Selections from Catalog
CL Young
17 March 2020
For the foreseeable future, I’m going to try to put a little bit of writing here each day. It might be lists or notes or what I did or a text message or poem or a tiny essay. Just a sort of collecting of this period I don’t know how to write in or about & don’t expect to know how to write in or about for a long long time. It’s what I think I need. A thing to do regularly, a shred of control. An attempt at memory. & to have a place to put it. I don’t expect it to be interesting to watch, but if you want to, that’s fine with me.
21 March 2020
I held my breath 35 times
Did not say hello to anyone
Walked into the gulch far enough
Not to be around
The snow is melting into loud water
Moss almost neon & leaves
Coming up from dead tree peat or loam
D isn’t here to tell me which
I asked for a few things
One answer was:
Try not to compare
Different ways of helping
Today is supposed to be Saturday
If I drive through Wyoming
It’s 819 miles to C’s birthday
I will write across them instead
Visit the farm with K
The sun will feel different there
New flowers in the darkest color
A flower can be
23 March 2020
C’s been making weekly apocalypse bread, so I try to notice every gesture of care. K bringing my contact solution to bed. My friends on the phone or over the internet. Everyone with opinions contradicting other opinions, taking apart the world. A screenshot of writers. A screenshot of us dressed up to stay home. Dance class in the bedroom. Other C’s YouTube videos. “How are you?” answered/not answered. An email, some edits, fire cider, family meal. L in pink, trying like always to save the world. J on the family thread with Bernie stats & Sonic Youth videos. D letting me cut flowers, G leaving coffee at the door. Every book ever written that I haven’t read yet. How the dead seem also to be hanging around. On my walks & while I sleep. Not to give advice exactly, but as a sort of buffer between now & what could happen. Text from S yesterday: “You are not a ghost.”
27 March 2020
I talk more to my friends who are far away because we’re used to using the phone.

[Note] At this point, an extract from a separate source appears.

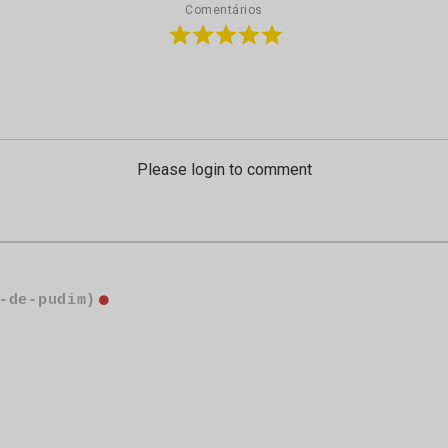
Comentários
Please login to comment
-de-pudim)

When I am moving toward a stranger on the sidewalk my heart rate increases no longer because I am afraid of being touched by them but because I am afraid of breathing their air. If I am in the middle of the sidewalk and they are at a crossing, they should turn. If I am at a crossing, I turn. If they should turn and they don’t, I feel a new kind of anger. I like the game of not having to smile.
Before we go to sleep K and I talk about how well-trod adages are well-trod because they’re true, but no one really understands them until experience happens. Like being a teenager or living past 30. You can’t create a belief from what comes out of someone else’s mouth, not really.
3.3 million Americans lost their jobs last week, which is more than Idaho plus Wyoming plus Montana.
No one wants to read about hell while they’re inside of hell, but poetry is a cockroach and that’s something I believe.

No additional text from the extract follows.